Comparative Analysis of Graph Search Algorithms
using C++
Presented a comparative analysis of graph search algorithms like A*, Greedy Search, Uniform Cost Search, Breadth First Search and Depth First Search by running each search algorithm on a map of United States. Reported results in terms of distance travelled and the number of intermediate cities it takes to get to the destination from the source. All algorithms were implemented from scratch.
Abstract:
No additional detail here.
JIIT - Undergrad -
Sign Language Gesture Recognition using Microsoft Kinect
using C++, Python, OpenCV and LIBSVM.
Developed a framework for sign language gesture recognition using machine learning and computer vision algorithms by creating a characteristic depth and motion profile for each gesture using only depth images. Images were taken from a Microsoft Kinect. Published in IEEE.
Abstract:
In last decade lot of efforts had been made by
research community to create sign language recognition system
which provide a medium of communication for differently-abled
people and their machine translations help others having trouble
in understanding such sign languages. Computer vision and
machine learning can be collectively applied to create such
systems. In this paper, we present a sign language recognition
system which makes use of depth images that were captured
using a Microsoft Kinect® camera. Using computer vision
algorithms, we develop a characteristic depth and motion profile
for each sign language gesture. The feature matrix thus
generated was trained using a multi-class SVM classifier and the
final results were compared with existing techniques. The dataset
used is of sign language gestures for the digits 0-9.
Network Traffic Analyzer
using Python, oTCL and Matlab.
A classifier that uses machine learning techniques to
classify incoming network traffic based upon features like throughput, packet length, packet inter-arrival time etc. into
its source type without using the port number information. Results were obtained by performing experiements on self-generated traffic flow datasets using this approach.
Abstract:
Traffic classification has a vital role in tasks as wide ranging as trend analyses, adaptive networkbased
QoS marking of traffic, dynamic access control and lawful interception. Traditionally
performed using port and payload based analysis, recent years have seen an increased interest
in the development of machine learning techniques for classification.
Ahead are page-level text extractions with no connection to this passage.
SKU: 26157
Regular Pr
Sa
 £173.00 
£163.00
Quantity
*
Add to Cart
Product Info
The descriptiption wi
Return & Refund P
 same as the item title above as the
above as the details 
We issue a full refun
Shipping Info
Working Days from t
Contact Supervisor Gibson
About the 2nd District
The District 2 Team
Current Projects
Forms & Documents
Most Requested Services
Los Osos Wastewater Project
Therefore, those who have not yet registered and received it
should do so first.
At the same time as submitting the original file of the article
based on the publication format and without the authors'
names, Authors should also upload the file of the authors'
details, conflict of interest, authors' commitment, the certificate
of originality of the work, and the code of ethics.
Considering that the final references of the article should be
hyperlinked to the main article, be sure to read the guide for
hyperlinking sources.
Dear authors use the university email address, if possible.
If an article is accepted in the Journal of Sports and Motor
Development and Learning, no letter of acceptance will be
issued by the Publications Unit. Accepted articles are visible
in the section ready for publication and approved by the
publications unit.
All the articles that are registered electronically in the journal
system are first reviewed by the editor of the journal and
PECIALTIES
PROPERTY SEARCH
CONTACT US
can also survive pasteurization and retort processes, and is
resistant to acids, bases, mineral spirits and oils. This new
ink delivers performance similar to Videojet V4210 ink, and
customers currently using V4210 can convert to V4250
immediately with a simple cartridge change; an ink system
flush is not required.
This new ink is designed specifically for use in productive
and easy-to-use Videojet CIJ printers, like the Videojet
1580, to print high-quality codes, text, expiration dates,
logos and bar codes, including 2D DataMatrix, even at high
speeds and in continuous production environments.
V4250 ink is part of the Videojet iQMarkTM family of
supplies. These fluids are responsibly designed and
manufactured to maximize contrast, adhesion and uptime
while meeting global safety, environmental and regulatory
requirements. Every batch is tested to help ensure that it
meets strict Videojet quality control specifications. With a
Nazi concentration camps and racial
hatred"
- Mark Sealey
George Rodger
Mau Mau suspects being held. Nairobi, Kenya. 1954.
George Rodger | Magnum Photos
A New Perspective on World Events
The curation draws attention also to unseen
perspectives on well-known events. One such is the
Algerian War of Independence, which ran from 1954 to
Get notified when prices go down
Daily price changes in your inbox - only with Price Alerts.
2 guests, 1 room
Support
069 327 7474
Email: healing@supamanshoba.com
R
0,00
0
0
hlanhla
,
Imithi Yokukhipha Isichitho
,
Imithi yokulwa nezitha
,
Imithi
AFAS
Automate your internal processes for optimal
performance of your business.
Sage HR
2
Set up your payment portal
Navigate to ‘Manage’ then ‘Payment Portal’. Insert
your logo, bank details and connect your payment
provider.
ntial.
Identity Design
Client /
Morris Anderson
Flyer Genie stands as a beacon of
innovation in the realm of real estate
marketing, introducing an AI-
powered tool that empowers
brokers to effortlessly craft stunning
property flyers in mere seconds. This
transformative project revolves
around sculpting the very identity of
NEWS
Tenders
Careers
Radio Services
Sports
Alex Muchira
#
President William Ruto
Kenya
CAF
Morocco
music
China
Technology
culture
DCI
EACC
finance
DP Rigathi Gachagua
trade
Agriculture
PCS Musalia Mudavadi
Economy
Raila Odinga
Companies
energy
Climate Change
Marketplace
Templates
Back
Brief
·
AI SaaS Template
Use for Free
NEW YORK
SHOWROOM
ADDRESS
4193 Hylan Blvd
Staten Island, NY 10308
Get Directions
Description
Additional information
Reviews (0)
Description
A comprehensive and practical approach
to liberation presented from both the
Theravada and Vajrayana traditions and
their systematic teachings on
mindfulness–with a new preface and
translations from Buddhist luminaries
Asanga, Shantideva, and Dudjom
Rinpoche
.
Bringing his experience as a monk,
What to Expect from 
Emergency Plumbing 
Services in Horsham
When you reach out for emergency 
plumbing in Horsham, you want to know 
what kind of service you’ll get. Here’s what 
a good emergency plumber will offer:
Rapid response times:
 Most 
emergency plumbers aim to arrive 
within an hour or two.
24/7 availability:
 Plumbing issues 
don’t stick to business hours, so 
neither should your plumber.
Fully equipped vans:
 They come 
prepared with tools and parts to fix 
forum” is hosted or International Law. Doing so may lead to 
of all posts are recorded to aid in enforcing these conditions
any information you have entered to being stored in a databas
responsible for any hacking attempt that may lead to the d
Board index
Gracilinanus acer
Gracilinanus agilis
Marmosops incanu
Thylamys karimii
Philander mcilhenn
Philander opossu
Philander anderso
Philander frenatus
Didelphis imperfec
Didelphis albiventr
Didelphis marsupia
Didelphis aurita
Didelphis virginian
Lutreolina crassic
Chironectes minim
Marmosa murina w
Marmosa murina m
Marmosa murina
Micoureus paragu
Much of this existing research focuses on the achievable accuracy (classification accuracy) of
different machine learning algorithms. These experiments have used different (thus not
comparable) datasets and features. The process of defining appropriate features, performing
feature selection and the influence of this on classification and computation performance has
not been studied.
With this project we recognize that real-time traffic classifiers will operate under constraints,
which limit the number and type of features that can be calculated. On this basis we define 9
flow features like Flow Duration
Packet length
Inter-arrival time of packets
Number of packets
Throughput
Packet Size (minimum, maximum, average, standard deviation) which are simple to compute and are well understood within the networking
community. We evaluate the classification accuracy and computational performance of K-NN
Clustering Algorithm, Naïve Bayes Algorithm and Multi Class Logistic Regression algorithms using
the 9 features divided into the three reduced feature vectors.